如何在 df 与其他 df 连接的列中执行函数 sum()

Question

I am using concat to merge 5 equal df into one and get the total sum() of cost.我正在使用 concat 将 5 个相等的 df 合并为一个并获得总和（）成本。

These values are not real, just an example of what df looks like这些值不是真实的，只是 df 的一个例子

What I tried:我尝试了什么：

import pandas as pd

g = {"id": "1515", "cost": "100"}
b = {"id": "1515", "cost": "100"}
f = {"id": "1515", "cost": "100"}
c = {"id": "1515", "cost": "100"}
o = {"id": "1515", "cost": "100"}

all_vendors = pd.concat([g, b, f, c, o])

Data types数据类型

all_vendors.dtypes

Campaign          object
campaignid       float64
Campaign_name     object
Cost              object
Month             object
Year & month      object
dtype: object

Attempts尝试

Attempt #1:尝试#1：

all_vendors.Cost.sum()

Results in:结果是：

TypeError: can only concatenate str (not "float") to str TypeError：只能将str（不是“float”）连接到str

Attempt #2:尝试#2：

all_vendors.Cost.astype(str)
all_vendors.Cost.sum()

Results in:结果是：

TypeError: can only concatenate str (not "float") to str TypeError：只能将str（不是“float”）连接到str

Attempt #3:尝试#3：

all_vendors.Cost.astype(float)
all_vendors.Cost.sum()

Results in:结果是：

ValueError: could not convert string to float: '100' ValueError：无法将字符串转换为浮点数：'100'

Answer 1

Your problem is that you're not reassigning your astype call back to your DataFrame :您的问题是您没有将astype调用重新分配给您的DataFrame ：

import pandas as pd

data = {
  "id": ['1,515','1,515','1,515','1,515','1,515'],
  "cost": ['1,000','1,000','1,000','1,000','1,000']
}

all_vendors = pd.DataFrame.from_dict(data)

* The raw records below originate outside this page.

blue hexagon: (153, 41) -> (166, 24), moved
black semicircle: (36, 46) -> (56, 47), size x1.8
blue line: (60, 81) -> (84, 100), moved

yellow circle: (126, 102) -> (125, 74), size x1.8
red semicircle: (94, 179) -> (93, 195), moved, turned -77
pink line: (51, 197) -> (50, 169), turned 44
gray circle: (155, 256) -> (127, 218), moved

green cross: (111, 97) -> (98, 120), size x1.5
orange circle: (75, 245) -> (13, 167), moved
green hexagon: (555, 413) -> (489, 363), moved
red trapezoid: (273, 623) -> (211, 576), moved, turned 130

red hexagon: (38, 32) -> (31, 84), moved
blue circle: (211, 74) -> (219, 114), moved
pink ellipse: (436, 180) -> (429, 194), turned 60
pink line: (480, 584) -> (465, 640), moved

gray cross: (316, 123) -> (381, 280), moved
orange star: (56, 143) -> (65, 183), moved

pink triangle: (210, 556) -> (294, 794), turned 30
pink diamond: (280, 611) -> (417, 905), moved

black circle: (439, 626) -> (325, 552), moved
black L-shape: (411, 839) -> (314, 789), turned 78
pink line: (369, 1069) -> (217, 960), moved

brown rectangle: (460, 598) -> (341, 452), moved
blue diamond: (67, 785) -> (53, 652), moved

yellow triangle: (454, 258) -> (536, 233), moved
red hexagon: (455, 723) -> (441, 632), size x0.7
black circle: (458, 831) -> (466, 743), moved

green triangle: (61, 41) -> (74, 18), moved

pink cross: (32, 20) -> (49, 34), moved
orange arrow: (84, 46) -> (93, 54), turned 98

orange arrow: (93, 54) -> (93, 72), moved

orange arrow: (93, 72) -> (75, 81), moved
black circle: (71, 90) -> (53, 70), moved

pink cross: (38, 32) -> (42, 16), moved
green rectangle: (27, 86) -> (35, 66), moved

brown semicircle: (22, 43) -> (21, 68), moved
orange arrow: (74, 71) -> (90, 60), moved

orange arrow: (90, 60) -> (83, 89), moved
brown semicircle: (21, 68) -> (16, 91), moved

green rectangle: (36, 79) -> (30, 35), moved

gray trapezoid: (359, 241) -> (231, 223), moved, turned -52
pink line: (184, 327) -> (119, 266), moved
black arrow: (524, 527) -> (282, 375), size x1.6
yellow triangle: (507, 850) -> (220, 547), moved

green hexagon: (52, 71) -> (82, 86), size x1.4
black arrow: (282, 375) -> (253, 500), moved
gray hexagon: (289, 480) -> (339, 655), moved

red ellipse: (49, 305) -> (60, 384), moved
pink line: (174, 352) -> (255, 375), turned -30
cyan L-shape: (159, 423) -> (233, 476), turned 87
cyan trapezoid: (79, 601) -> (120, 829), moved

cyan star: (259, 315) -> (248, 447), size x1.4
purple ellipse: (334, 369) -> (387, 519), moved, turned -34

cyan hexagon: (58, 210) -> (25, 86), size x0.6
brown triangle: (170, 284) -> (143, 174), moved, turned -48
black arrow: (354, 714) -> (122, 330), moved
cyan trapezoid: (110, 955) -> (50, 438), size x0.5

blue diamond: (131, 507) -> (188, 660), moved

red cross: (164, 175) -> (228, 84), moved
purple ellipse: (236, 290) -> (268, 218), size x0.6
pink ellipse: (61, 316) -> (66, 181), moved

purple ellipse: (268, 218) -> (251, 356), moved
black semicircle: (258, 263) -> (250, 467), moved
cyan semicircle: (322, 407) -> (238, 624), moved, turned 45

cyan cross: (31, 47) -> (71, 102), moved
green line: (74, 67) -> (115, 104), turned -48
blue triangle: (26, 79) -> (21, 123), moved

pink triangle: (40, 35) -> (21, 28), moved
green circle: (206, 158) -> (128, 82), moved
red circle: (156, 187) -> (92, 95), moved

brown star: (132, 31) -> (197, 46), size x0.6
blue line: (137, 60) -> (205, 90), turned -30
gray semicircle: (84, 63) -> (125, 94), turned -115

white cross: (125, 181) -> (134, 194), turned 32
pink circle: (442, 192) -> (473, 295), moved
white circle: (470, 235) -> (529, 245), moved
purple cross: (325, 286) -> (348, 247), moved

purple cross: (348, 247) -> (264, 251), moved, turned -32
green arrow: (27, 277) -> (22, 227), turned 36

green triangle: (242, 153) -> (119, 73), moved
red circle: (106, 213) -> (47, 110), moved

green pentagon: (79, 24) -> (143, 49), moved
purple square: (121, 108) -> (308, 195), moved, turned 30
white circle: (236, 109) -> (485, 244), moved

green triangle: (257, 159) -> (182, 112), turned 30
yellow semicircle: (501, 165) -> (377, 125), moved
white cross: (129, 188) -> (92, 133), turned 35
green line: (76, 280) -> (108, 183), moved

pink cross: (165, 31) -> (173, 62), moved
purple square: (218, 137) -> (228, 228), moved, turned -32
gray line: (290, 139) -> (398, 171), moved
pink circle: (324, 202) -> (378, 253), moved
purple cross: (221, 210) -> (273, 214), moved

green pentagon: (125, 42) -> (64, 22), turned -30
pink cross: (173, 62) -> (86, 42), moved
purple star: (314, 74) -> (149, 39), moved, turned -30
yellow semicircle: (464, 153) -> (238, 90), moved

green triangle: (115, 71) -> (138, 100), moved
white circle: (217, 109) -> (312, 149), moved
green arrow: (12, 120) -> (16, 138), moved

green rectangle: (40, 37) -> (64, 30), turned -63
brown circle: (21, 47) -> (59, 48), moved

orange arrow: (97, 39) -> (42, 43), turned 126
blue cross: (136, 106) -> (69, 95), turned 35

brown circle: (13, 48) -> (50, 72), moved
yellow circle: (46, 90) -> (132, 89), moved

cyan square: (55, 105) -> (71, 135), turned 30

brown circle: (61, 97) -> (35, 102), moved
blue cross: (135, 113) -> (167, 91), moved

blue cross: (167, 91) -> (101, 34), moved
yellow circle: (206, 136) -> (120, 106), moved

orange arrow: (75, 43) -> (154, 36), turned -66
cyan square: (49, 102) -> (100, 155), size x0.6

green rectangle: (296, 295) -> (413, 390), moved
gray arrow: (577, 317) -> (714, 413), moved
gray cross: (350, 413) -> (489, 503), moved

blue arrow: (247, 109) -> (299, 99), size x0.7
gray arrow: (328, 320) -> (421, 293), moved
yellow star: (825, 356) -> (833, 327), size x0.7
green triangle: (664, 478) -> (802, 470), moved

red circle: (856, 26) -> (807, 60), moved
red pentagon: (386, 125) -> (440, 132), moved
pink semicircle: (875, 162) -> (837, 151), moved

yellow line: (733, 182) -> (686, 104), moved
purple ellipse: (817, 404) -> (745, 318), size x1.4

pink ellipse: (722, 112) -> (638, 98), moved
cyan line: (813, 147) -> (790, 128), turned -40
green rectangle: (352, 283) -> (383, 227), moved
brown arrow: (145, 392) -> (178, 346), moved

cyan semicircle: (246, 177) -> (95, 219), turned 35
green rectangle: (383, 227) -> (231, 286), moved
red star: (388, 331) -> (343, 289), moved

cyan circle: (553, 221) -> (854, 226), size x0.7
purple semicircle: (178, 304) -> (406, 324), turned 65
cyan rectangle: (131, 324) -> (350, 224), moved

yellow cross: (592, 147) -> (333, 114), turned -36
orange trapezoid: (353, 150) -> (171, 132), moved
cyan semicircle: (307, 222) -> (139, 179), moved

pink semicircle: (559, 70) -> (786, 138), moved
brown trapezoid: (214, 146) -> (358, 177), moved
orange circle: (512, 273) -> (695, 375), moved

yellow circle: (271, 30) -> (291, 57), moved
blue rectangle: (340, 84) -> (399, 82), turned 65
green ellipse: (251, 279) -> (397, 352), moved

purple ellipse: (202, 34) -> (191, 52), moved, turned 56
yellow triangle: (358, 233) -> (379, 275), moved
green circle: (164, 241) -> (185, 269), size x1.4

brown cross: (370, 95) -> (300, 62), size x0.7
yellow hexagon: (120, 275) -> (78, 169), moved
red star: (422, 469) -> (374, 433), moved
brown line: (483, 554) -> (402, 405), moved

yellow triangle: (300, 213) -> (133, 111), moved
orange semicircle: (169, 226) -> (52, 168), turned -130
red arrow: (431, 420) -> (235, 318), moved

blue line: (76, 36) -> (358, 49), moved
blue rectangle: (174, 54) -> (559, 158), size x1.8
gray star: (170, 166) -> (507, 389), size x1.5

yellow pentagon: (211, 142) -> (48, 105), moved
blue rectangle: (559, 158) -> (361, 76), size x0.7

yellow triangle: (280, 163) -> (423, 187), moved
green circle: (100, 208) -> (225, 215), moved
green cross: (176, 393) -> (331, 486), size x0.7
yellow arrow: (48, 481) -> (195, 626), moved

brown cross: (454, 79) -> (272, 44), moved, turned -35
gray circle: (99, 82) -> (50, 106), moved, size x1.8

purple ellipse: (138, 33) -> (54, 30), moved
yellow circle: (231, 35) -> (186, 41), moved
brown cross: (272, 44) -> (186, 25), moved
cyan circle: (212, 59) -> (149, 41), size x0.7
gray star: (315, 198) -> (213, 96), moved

all_vendors['cost'] = all_vendors.cost.str.replace(',','').astype(float)
print(all_vendors.cost.sum())
# Output: 500

As mentioned in the comments, use str.replace to remove any commas you have in your strings如评论中所述，使用str.replace删除字符串中的任何逗号

Answer 2

you first need to convert dataframe to float to be able to add numbers with decimals, for them you use DataFrame.astype您首先需要将 dataframe 转换为浮点数，以便能够添加带小数的数字，对于它们，您使用DataFrame.astype

import pandas as pd
g = pd.DataFrame({"id": ["1515"], "cost": ["100"]})
b = pd.DataFrame({"id": ["1515"], "cost": ["100"]})
f = pd.DataFrame({"id": ["1515"], "cost": ["100"]})
c = pd.DataFrame({"id": ["1515"], "cost": ["100"]})
o = pd.DataFrame({"id": ["1515"], "cost": ["100"]})
all_vendors = pd.concat([g, b, f, c, o])

if you have ',' in your string, then you need:如果你的字符串中有'，'，那么你需要：

all_vendors['cost']=all_vendors['cost'].str.replace(',','')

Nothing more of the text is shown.